Neue Fußgänger- und Radwegbrücke in Troisdorf
53 m lange Brücke aus Brettschichtholz mit StahlstützenRund 53 m lang und 2,5 m breit ist die neue Fußgänger- und Radwegbrücke, die das Bauunternehmen Schmees & Lühn in Troisdorf errichtet hat. Mit ihrem geschwungenen Grundriss verläuft die Brücke von einer Freifläche des Quartiers am Frieslandring zunächst über die Zufahrt einer Tiefgarage, quert den Schwabenweg und mündet mittels einer Rampe im Mehrgenerationenpark Sieglar. Dieser wurde im August 2025 eröffnet.
Die neue Holzbrücke in Troisdorf-Sieglar ist rund 53 Meter lang. Die Stützen und Brückensegmente wurden im Oktober 2025 innerhalb von drei Tagen errichtet
Foto: Schmees & Lühn
„Insbesondere die neu gebaute Gertrud-Koch-Gesamtschule in Sieglar ist dank der Brücke über den Schwabenweg für Fußgänger und Radfahrer nun sicher zu erreichen“, sagt Christoph Twickler, Projektleiter bei Schmees & Lühn. Für die Finanzierung des Bauvorhabens konnte die Stadt Troisdorf Fördermittel aus dem „Sonderprogramm Stadt und Land“ des Bundes nutzen.

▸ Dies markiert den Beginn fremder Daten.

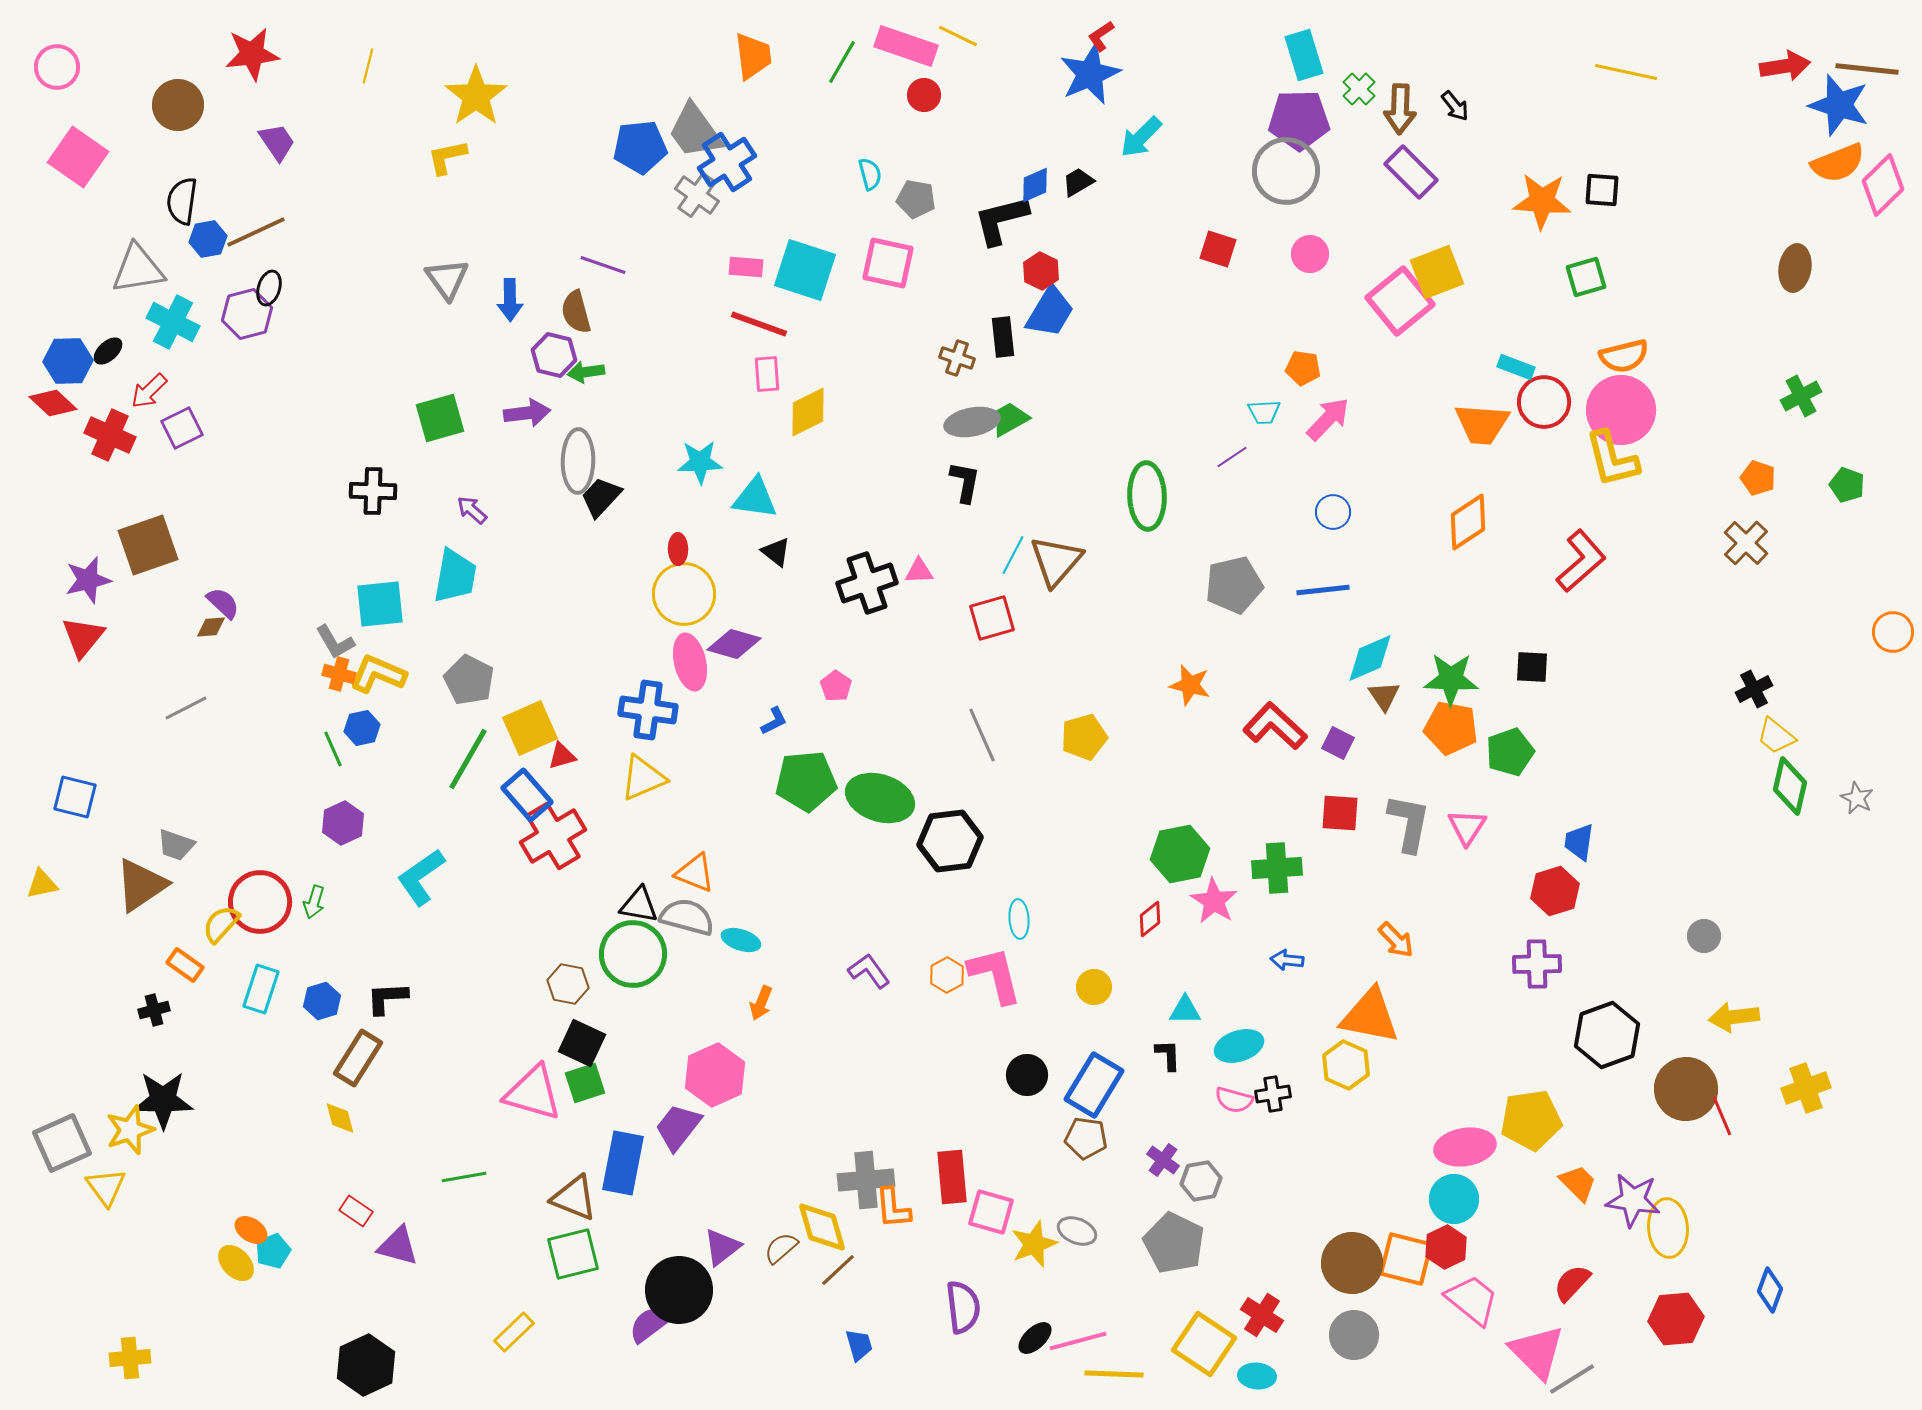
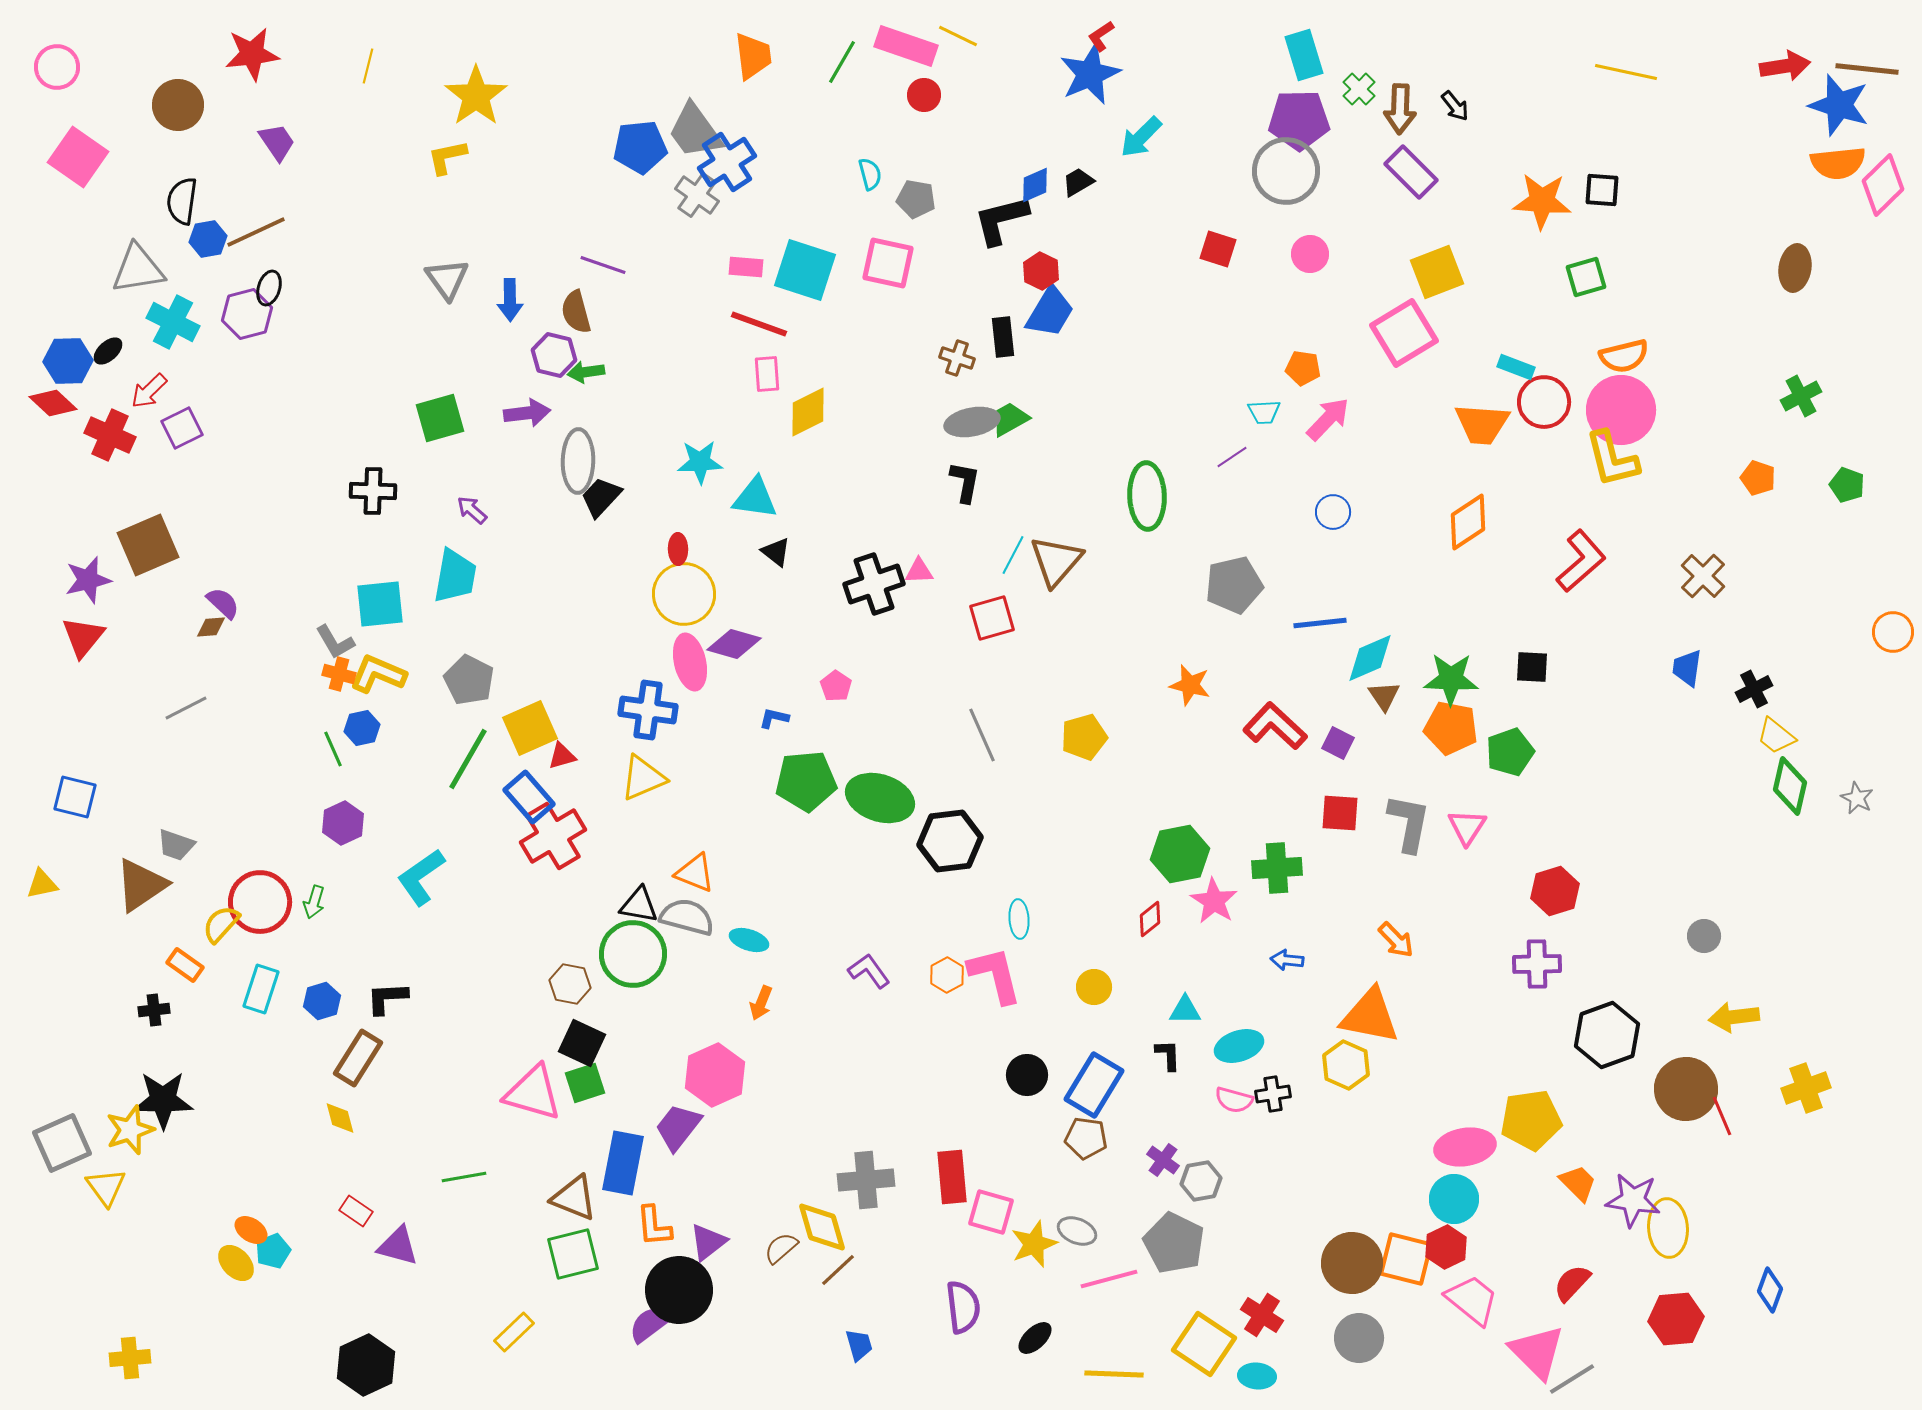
orange semicircle at (1838, 163): rotated 16 degrees clockwise
pink square at (1400, 301): moved 4 px right, 32 px down; rotated 8 degrees clockwise
brown cross at (1746, 543): moved 43 px left, 33 px down
brown square at (148, 545): rotated 4 degrees counterclockwise
black cross at (867, 583): moved 7 px right, 1 px down
blue line at (1323, 590): moved 3 px left, 33 px down
blue L-shape at (774, 721): moved 3 px up; rotated 140 degrees counterclockwise
blue rectangle at (527, 795): moved 2 px right, 2 px down
blue trapezoid at (1579, 842): moved 108 px right, 174 px up
cyan ellipse at (741, 940): moved 8 px right
brown hexagon at (568, 984): moved 2 px right
black cross at (154, 1010): rotated 8 degrees clockwise
orange L-shape at (893, 1208): moved 239 px left, 18 px down
purple triangle at (722, 1247): moved 14 px left, 5 px up
gray circle at (1354, 1335): moved 5 px right, 3 px down
pink line at (1078, 1341): moved 31 px right, 62 px up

Montage innerhalb von drei Tagen abgeschlossen
Die Y-förmigen Stahlstützen der Brücke inklusive der Verankerung sowie die drei Brückensegmente wurden im Oktober 2025 angeliefert und innerhalb von drei Tagen vor Ort aufgerichtet. Das längste Brückensegment ist 27 m lang, die beiden anderen messen jeweils etwa 14,5 m. Die lichte Weite zwischen den Widerlagern an den beiden Enden beträgt 48 m. Mit einem Autokran der Firma Salgert aus Lohmar wurden die Brückensegmente in enger Zusammenarbeit mit den Monteuren von Schmees & Lühn eingehoben. Für den Natursteinbelag wurden Granitplatten mit einem Gesamtgewicht von rund 40 t verlegt. Die 10 cm starken, 2,5 m breiten und bis zu 1,25 m langen Platten sind im Kurvenverlauf konisch zugeschnitten.
Langlebige Konstruktion
Das Brückengeländer verfügt zur Sicherung der Radfahrer über eine Höhe von 1,5 m und ist mit einem Handlauf aus feuchteresistentem „Accoya-Holz“ ausgeführt
Foto: Schmees & Lühn
„Die Belagsfugen der Platten werden abschließend versiegelt. Für den Fall, dass dennoch Wasser einen Weg durch den Belag finden sollte, sind vorsorglich Abflussrinnen in die Unterkonstruktion integriert“, so Christoph Twickler. „Brücken wie diese sind darauf ausgelegt, mindestens 80 Jahre zu halten. Wir schätzen, dass die Lebensdauer noch deutlich länger sein wird“, sagt Twickler. Das Unternehmen Schmees & Lühn verwendete rund 52 m³ blockverleimtes Brettschichtholz der Festigkeitsklasse GL24h für den Bau der Brücke. Hinzu kamen rund 1,4 t Stahl für die Stabilisierungs- und Verbindungselemente. Eine Besonderheit der Konstruktion ist, dass der Anschluss an das Widerlager auf südlicher Seite in Richtung des Mehrgenerationenparks mit Stahlteilen hergestellt wurde, wodurch der Kontakt mit Holz an diesen Nahtstellen vermieden wird. Das soll zu einer höheren Lebensdauer beitragen. Auf der nördlichen Seite endet der Überbau mit einem Kragarm vor dem Widerlager. Das Brückengeländer verfügt zur Sicherung der Radfahrer über eine Höhe von 1,5 m und ist mit einem Handlauf aus feuchteresistentem „Accoya-Holz“ ausgeführt. Für Fußgänger wurde auf 90 cm Höhe ein Edelstahlhandlauf ergänzt, der mit LED-Beleuchtungen ausgestattet wird. Die Brücke wurde im Frühjahr 2026 für den Verkehr freigegeben.